When you’re designing a system that needs to assign IDs to things, keep your ID format entirely lowercase. Doing so is a small way to make your life easier in the long term.

You should do this because you will inevitably end up ETLing your IDs into a system whose default behavior is to lowercase things. Datadog and AWS Athena do this, for instance.

If you make your IDs case-sensitive and use both the upper and lower cases, then systems that have a lowercasing step will lose information, and potentially lead to collisions. In most cases, key collision is either a problem or a disaster.

If you make your IDs use only the upper-case, then you give yourself extra work when you want to take an ID in a system like Datadog or Athena, and look it up inside your systems.

It’s fine if your IDs use only the lower-case, but you normalize upper-case ASCII down to lower-case on input; the important thing is that you always output things in lower-case, so that your output format is byte-for-byte equal to the format that lowercasing systems will output.

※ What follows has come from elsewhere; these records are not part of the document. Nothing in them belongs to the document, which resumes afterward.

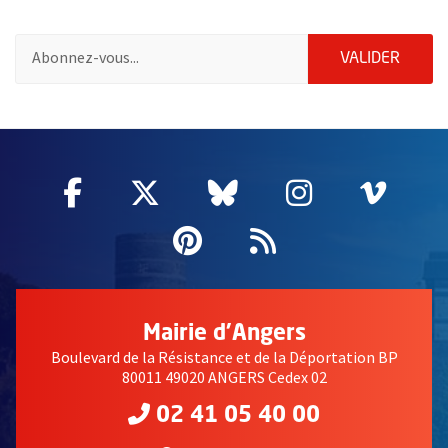
Pour vous inscrire à la lettre d'information de la ville d'Angers
ENVOY
VALIDER
2632
Facebook
, Ouvre une nouvelle fenêtre
Twitter
, Ouvre une nouvelle fe
Bluesky
, Ouvre une nouv
Instagram
, Ouvre un
Vime
, Ouv
Pinterest
, Ouvre une nouvell
Flux RSS
Mairie d'Angers
Boulevard de la Résistance et de la Déportation BP
80011 49020 ANGERS Cedex 02
02 41 05 40 00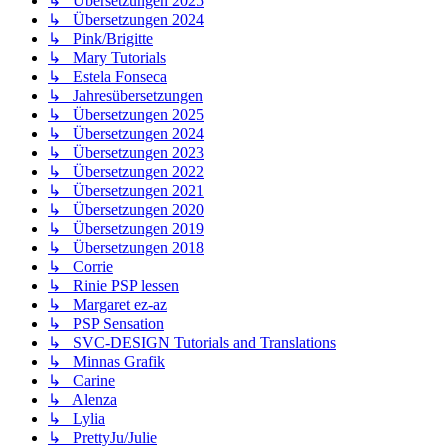
↳ Übersetzungen 2025
↳ Übersetzungen 2024
↳ Pink/Brigitte
↳ Mary Tutorials
↳ Estela Fonseca
↳ Jahresübersetzungen
↳ Übersetzungen 2025
↳ Übersetzungen 2024
↳ Übersetzungen 2023
↳ Übersetzungen 2022
↳ Übersetzungen 2021
↳ Übersetzungen 2020
↳ Übersetzungen 2019
↳ Übersetzungen 2018
↳ Corrie
↳ Rinie PSP lessen
↳ Margaret ez-az
↳ PSP Sensation
↳ SVC-DESIGN Tutorials and Translations
↳ Minnas Grafik
↳ Carine
↳ Alenza
↳ Lylia
↳ PrettyJu/Julie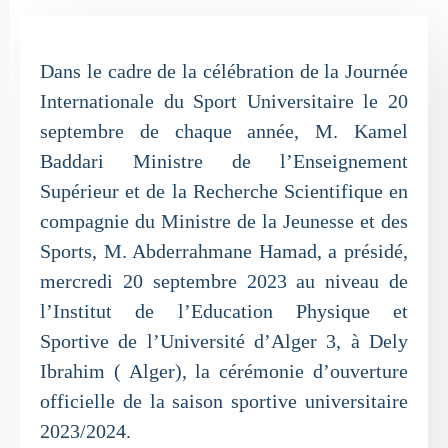
Dans le cadre de la célébration de la Journée
Internationale du Sport Universitaire le 20
septembre de chaque année, M. Kamel
Baddari Ministre de l’Enseignement
Supérieur et de la Recherche Scientifique en
compagnie du Ministre de la Jeunesse et des
Sports, M. Abderrahmane Hamad, a présidé,
mercredi 20 septembre 2023 au niveau de
l’Institut de l’Education Physique et
Sportive de l’Université d’Alger 3, à Dely
Ibrahim ( Alger), la cérémonie d’ouverture
officielle de la saison sportive universitaire
2023/2024.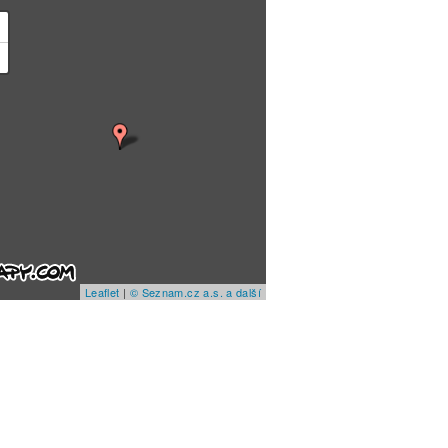
+
−
Leaflet
|
© Seznam.cz a.s. a další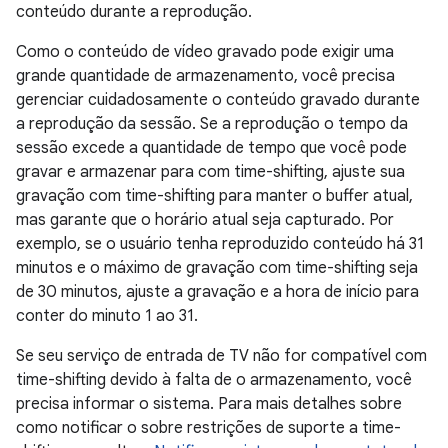
conteúdo durante a reprodução.
Como o conteúdo de vídeo gravado pode exigir uma
grande quantidade de armazenamento, você precisa
gerenciar cuidadosamente o conteúdo gravado durante
a reprodução da sessão. Se a reprodução o tempo da
sessão excede a quantidade de tempo que você pode
gravar e armazenar para com time-shifting, ajuste sua
gravação com time-shifting para manter o buffer atual,
mas garante que o horário atual seja capturado. Por
exemplo, se o usuário tenha reproduzido conteúdo há 31
minutos e o máximo de gravação com time-shifting seja
de 30 minutos, ajuste a gravação e a hora de início para
conter do minuto 1 ao 31.
Se seu serviço de entrada de TV não for compatível com
time-shifting devido à falta de o armazenamento, você
precisa informar o sistema. Para mais detalhes sobre
como notificar o sobre restrições de suporte a time-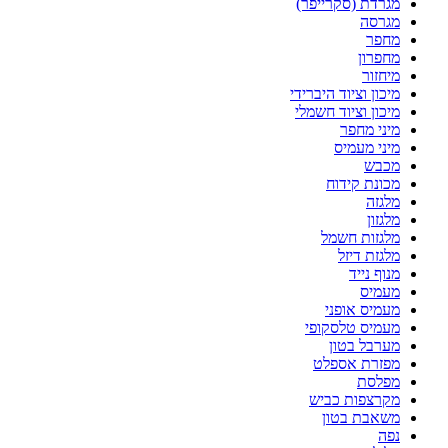
מגרדת (סקרייפר)
מגרסה
מחפר
מחפרון
מיחזור
מיכון וציוד היברידי
מיכון וציוד חשמלי
מיני מחפר
מיני מעמיס
מכבש
מכונת קידוח
מלגזה
מלגזון
מלגזות חשמל
מלגזת דיזל
מנוף נייד
מעמיס
מעמיס אופני
מעמיס טלסקופי
מערבל בטון
מפזרת אספלט
מפלסת
מקרצפות כביש
משאבת בטון
נפה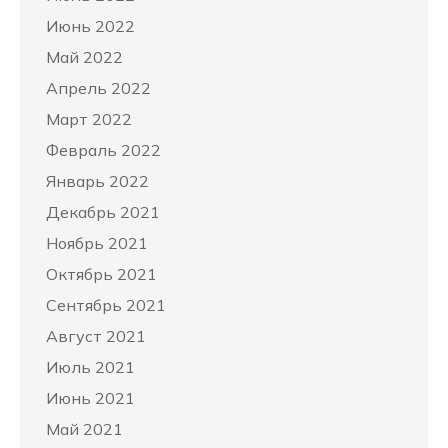
Июнь 2022
Май 2022
Апрель 2022
Март 2022
Февраль 2022
Январь 2022
Декабрь 2021
Ноябрь 2021
Октябрь 2021
Сентябрь 2021
Август 2021
Июль 2021
Июнь 2021
Май 2021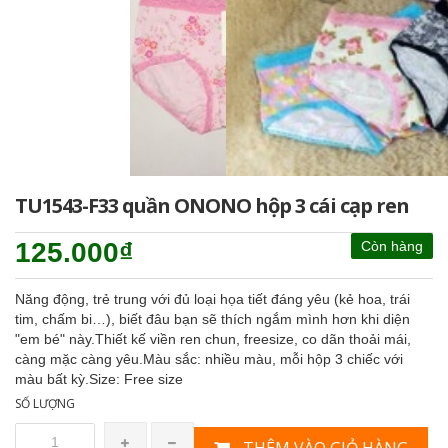
TU1543-F33 quần ONONO hộp 3 cái cạp ren
125.000₫
Còn hàng
Năng động, trẻ trung với đủ loại họa tiết đáng yêu (kẻ hoa, trái
tim, chấm bi…), biết đâu bạn sẽ thích ngắm mình hơn khi diện
"em bé" này.Thiết kế viền ren chun, freesize, co dãn thoải mái,
càng mặc càng yêu.Màu sắc: nhiều màu, mỗi hộp 3 chiếc với
màu bất kỳ.Size: Free size
SỐ LƯỢNG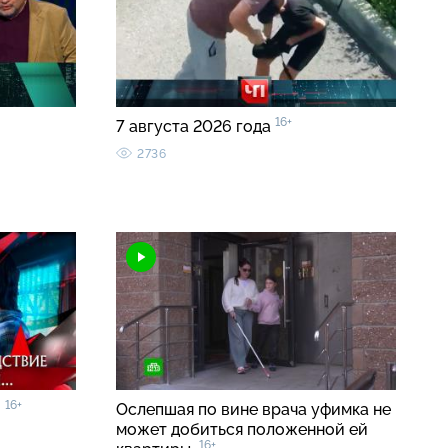
16+
7 августа 2026 года
2736
16+
»
Ослепшая по вине врача уфимка не
может добиться положенной ей
16+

Since you’re probably limiting your IDs to the alphanumerics plus maybe hyphen and underscore, this just means you just limit yourself to: [a-z], [0-9], -, and _. If you’re using UUIDs, or something like xyz_$UUID, where xyz indicates what type of data the ID is for (this is the pattern Stripe’s API popularized), you’re already good here: spec-following UUID implementations use lowercase on output, but accept uppercase on input:

Declaration of syntactic structure:

A UUID is an identifier that is unique across both space and time, with respect to the space of all UUIDs. […]

The hexadecimal values “a” through “f” are output as lower case characters and are case insensitive on input.

(From Section 3 of RFC4122.)

Again: it’s a small thing. Not the end of the world if you ignore it. But getting the little things right often makes getting the big things right so much easier.